Scan the material below for every line with the string "week", and copy those lines.
___ DATA RECORDS
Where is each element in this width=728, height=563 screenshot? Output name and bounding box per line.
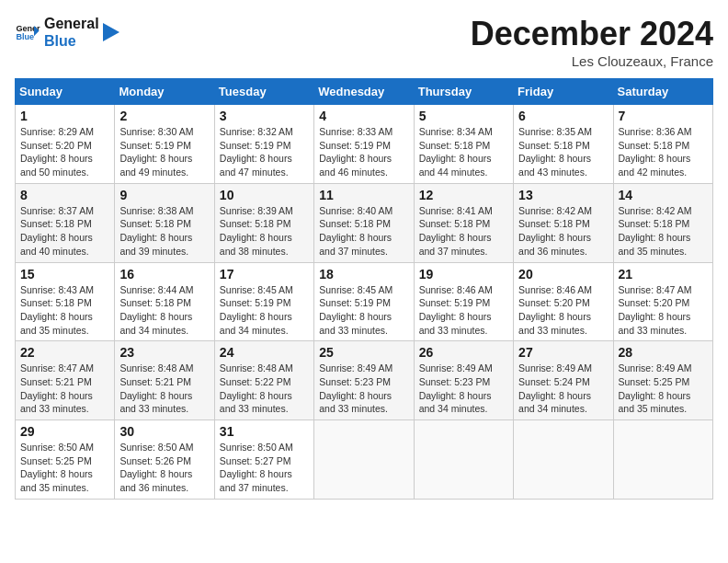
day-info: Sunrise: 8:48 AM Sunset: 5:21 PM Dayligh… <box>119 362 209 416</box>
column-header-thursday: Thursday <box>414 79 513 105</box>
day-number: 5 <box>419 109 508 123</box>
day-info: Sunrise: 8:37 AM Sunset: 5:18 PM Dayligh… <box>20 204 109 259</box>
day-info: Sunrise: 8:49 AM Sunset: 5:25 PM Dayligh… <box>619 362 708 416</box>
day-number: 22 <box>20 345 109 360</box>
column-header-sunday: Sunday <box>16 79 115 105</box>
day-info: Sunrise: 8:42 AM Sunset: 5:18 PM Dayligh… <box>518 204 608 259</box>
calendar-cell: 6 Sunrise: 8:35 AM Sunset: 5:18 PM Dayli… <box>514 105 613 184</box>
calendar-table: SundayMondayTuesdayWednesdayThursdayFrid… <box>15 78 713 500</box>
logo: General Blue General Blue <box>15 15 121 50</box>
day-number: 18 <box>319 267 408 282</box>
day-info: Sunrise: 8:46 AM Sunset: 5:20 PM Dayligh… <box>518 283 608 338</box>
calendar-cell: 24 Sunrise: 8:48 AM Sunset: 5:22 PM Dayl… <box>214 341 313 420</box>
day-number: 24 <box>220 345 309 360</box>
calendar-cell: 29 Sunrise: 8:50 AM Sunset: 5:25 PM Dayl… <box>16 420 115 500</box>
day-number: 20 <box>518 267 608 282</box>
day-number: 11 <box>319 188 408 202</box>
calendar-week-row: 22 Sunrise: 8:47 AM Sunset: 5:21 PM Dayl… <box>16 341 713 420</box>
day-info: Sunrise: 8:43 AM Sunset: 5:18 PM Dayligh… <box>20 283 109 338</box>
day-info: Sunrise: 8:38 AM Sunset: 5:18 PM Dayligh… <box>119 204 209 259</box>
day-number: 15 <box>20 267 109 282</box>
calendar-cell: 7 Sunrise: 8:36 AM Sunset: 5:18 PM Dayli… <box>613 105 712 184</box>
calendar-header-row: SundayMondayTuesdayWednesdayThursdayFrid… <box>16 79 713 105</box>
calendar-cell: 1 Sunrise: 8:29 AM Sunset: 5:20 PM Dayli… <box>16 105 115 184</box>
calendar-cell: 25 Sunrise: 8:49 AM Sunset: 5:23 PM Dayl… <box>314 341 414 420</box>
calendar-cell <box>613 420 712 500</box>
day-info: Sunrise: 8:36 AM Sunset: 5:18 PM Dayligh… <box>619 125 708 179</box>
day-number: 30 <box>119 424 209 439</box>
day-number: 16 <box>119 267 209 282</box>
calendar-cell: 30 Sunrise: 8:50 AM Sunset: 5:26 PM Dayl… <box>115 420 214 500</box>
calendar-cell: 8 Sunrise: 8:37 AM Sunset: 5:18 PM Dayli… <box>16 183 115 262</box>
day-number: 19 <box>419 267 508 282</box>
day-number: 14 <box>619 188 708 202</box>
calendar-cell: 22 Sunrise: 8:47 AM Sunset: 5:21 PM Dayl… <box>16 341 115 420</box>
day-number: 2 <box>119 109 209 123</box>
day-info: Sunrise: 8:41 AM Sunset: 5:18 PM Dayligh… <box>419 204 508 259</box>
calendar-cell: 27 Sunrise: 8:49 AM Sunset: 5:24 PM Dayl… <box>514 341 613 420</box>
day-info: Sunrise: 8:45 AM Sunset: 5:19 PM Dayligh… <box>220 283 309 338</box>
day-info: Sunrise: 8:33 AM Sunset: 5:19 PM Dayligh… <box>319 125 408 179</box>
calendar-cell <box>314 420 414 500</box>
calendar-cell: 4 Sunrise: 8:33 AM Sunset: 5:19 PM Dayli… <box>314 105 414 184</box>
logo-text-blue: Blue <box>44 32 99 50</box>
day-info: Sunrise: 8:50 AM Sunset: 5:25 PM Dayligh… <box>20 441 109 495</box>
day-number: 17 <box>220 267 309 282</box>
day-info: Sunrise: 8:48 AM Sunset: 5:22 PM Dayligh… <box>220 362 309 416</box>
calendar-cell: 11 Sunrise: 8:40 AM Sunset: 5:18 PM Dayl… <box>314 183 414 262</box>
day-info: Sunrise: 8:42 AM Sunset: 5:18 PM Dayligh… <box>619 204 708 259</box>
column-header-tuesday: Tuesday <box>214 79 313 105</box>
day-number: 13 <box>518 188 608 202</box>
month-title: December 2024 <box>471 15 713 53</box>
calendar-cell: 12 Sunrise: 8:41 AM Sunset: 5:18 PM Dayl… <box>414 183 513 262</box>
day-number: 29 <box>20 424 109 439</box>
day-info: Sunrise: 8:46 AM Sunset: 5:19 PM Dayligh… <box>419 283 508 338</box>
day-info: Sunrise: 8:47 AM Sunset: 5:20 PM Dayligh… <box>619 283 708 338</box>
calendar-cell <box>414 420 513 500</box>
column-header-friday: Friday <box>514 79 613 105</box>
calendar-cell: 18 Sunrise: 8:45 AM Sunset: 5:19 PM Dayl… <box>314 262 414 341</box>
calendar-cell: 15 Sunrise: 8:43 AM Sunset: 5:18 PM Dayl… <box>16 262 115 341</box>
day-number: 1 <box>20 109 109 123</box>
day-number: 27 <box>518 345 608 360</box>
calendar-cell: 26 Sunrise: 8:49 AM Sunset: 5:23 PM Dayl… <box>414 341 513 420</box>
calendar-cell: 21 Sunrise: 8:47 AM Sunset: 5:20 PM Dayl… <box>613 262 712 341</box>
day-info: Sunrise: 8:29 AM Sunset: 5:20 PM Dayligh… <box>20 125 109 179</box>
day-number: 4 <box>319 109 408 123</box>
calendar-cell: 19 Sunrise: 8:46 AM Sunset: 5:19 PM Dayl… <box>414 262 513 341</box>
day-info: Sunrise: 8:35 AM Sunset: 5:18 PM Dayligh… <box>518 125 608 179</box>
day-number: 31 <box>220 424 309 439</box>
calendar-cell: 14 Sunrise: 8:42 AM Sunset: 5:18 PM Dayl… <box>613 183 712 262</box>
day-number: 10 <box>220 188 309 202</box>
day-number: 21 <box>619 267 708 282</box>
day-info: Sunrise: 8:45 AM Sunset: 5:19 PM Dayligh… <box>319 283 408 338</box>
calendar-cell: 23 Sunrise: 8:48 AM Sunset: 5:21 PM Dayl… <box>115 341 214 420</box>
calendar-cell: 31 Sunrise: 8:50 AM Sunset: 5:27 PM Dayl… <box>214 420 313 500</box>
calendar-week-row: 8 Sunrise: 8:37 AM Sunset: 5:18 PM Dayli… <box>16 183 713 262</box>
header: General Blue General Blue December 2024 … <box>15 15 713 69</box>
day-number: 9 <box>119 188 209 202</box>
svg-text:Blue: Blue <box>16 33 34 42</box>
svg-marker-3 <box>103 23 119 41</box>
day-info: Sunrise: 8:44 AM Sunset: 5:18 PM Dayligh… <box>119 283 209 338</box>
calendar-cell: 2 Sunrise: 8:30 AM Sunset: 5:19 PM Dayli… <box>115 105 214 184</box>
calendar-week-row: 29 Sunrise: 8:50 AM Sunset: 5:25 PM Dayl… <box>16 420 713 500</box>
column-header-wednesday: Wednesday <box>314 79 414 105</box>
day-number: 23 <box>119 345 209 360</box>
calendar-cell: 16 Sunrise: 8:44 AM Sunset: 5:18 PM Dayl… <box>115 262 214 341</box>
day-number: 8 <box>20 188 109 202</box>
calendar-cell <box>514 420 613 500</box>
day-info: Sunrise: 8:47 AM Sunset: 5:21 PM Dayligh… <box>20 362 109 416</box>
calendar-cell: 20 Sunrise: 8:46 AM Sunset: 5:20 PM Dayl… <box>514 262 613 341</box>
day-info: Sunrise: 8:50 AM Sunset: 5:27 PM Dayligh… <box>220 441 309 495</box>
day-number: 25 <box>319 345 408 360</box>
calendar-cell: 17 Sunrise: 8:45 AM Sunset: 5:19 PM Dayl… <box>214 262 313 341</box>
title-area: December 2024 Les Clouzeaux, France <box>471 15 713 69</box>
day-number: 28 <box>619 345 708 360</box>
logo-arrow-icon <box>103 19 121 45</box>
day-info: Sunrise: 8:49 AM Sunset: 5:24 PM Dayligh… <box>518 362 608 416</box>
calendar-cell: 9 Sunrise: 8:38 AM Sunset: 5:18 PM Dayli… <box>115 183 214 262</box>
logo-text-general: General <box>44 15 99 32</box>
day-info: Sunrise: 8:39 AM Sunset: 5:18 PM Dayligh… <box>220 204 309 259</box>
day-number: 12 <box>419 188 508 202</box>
______
(COMPLETED EXERCISE)
calendar-week-row: 22 Sunrise: 8:47 AM Sunset: 5:21 PM Dayl… <box>16 341 713 420</box>
calendar-week-row: 8 Sunrise: 8:37 AM Sunset: 5:18 PM Dayli… <box>16 183 713 262</box>
calendar-week-row: 29 Sunrise: 8:50 AM Sunset: 5:25 PM Dayl… <box>16 420 713 500</box>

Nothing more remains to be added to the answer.